As presenter and narrator of Genius by Stephen Hawking – a six-part science series starting today on National Geographic HD – the professor challenges ordinary people to think like the greatest scientific minds in history, to solve some of humanity's most enduring questions.

“Do you need to be a genius to answer the big questions?” asks Hawking, who is also a cosmo­logist, author and director of research at the Centre for Theoretical Cosmology at the University of Cambridge.

"I'm very pleased to be back on the air with Genius, a project that furthers my lifelong aim to bring science to the public," he says.

“It’s a fun show that tries to find out if ordinary people are smart enough to think like the greatest minds who ever lived. Being an optimist, I think they will.”

Hawking himself, of course, is anything but ordinary.

Despite the motor neuron disease that gradually paralysed him over the decades, the 74-year-old’s mind has danced circles around the universe, with books and papers on gravitational singularity theorems, black holes, cosmology and the many-worlds interpretation of quantum mechanics.

His life story inspired the 2014 biographical film The Theory of Everything and its star, Eddie Redmayne, won an Academy Award for his portrayal of the young ­scientist.

Other appearances by Hawking in popular culture include a guest role Star Trek: The Next Generation (as a holographic simulation of himself), cartoon portrayals in The Simpsons and Futurama, and an appearance on geek-friendly sitcom The Big Bang Theory.

As an author, his many books have made his rarefied, brain-boggling science accessible and popular around the globe – A Brief History of Time (1988) spent a record-breaking 237 weeks on the best-seller list of Britain's Sunday Times. Nowadays, the father-of-three can only communicate using a single cheek muscle attached to a speech-synthesiser – but this has neither limited his outreach nor dimmed his passion for bringing science to the masses.

Through the use of large-scale experiments and extraordinary demonstrations, Genius by ­Stephen Hawking decodes the mysteries of evolutionary biology, astrophysics and quantum mechanics, tackling some of humanity's biggest questions.
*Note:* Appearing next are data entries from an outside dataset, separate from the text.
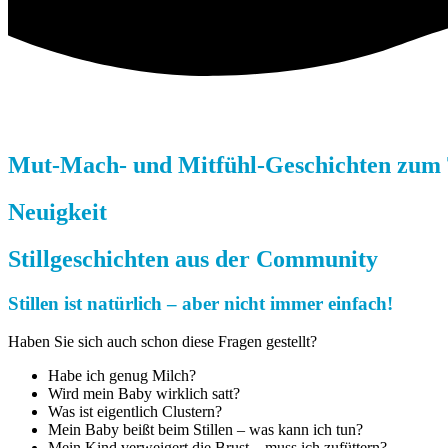
Mut-Mach- und Mitfühl-Geschichten zum 
Neuigkeit
Stillgeschichten
aus der Community
Stillen ist natürlich – aber nicht immer einfach!
Haben Sie sich auch schon diese Fragen gestellt?
Habe ich genug Milch?
Wird mein Baby wirklich satt?
Was ist eigentlich Clustern?
Mein Baby beißt beim Stillen – was kann ich tun?
Mein Kind verweigert die Brust – muss ich zufüttern?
In each episode, Hawking encourages three people with curious minds to use their own intellect to learn what humanity’s most notable thinkers have discovered about the greatest scientific mysteries over the centuries. Episodes include:

Can We Travel in Time? This fascinating journey of ­discovery features DeLoreans, atomic clocks, a giant black hole and a large swath of New York City.
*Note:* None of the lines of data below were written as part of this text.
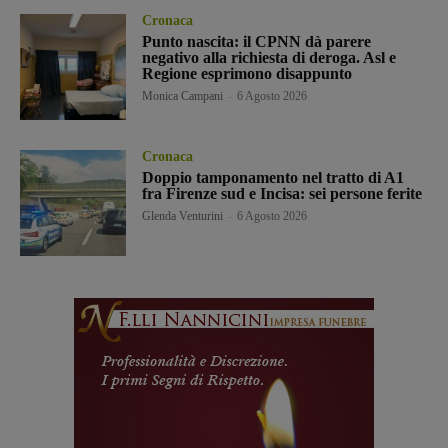
Cronaca
Punto nascita: il CPNN dà parere
negativo alla richiesta di deroga. Asl e
Regione esprimono disappunto
Monica Campani
-
6 Agosto 2026
Cronaca
Doppio tamponamento nel tratto di A1
fra Firenze sud e Incisa: sei persone ferite
Glenda Venturini
-
6 Agosto 2026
Are We Alone? What is the likelihood of alien life in the universe? Watch the team have their minds blown in a way they were never expecting.

Why Are We Here? Can the team work out why anything exists? Hawking takes them down a rabbit hole of profound realisations, helping them think like philosophers as much as ­scientists.
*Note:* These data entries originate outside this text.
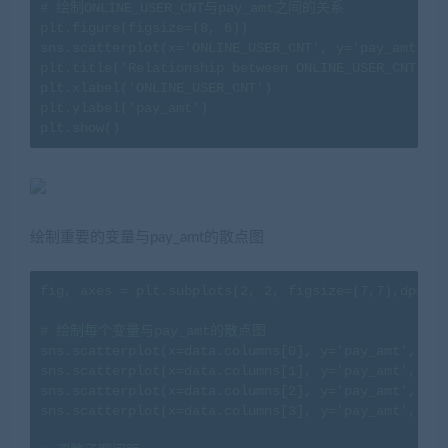
# 绘制ONLINE_USER_CNT与pay_amt之间的关系

plt.figure(figsize=(8, 6))

sns.scatterplot(x='ONLINE_USER_CNT', y='pay_amt', d
plt.title('Relationship between ONLINE_USER_CNT and
plt.xlabel('ONLINE_USER_CNT')

plt.ylabel('pay_amt')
Where Did the Universe Come From? Hawking uses racing cars, ice-skaters, balloons and ­running tracks to fire up the ­imagination.

What Are We? Self-assembling machines, light-up bacteria and the world's first physical demonstration of evolution in action revolutionise the trio's view of life.

Where Are We? Can the trio measure the earth, the solar system and even the universe – and determine our true place in the cosmos?

For science lovers, this will be the sweetest of brain candy. And for the uninitiated, it is the perfect introduction.

So buckle up your cerebellum for a journey that spans the breadth of human history, from ancient Greece, where Eratosthenes first calculated the Earth’s circumference, to more recent thinkers such as Edward Hubble, who revealed and set down the distances between Earth and other galaxies.

“The series puts complex ­scientific concepts into easily digestible layman’s terms,” says Hamish Mykura, executive vice president of programming and development for National ­Geographic Channel.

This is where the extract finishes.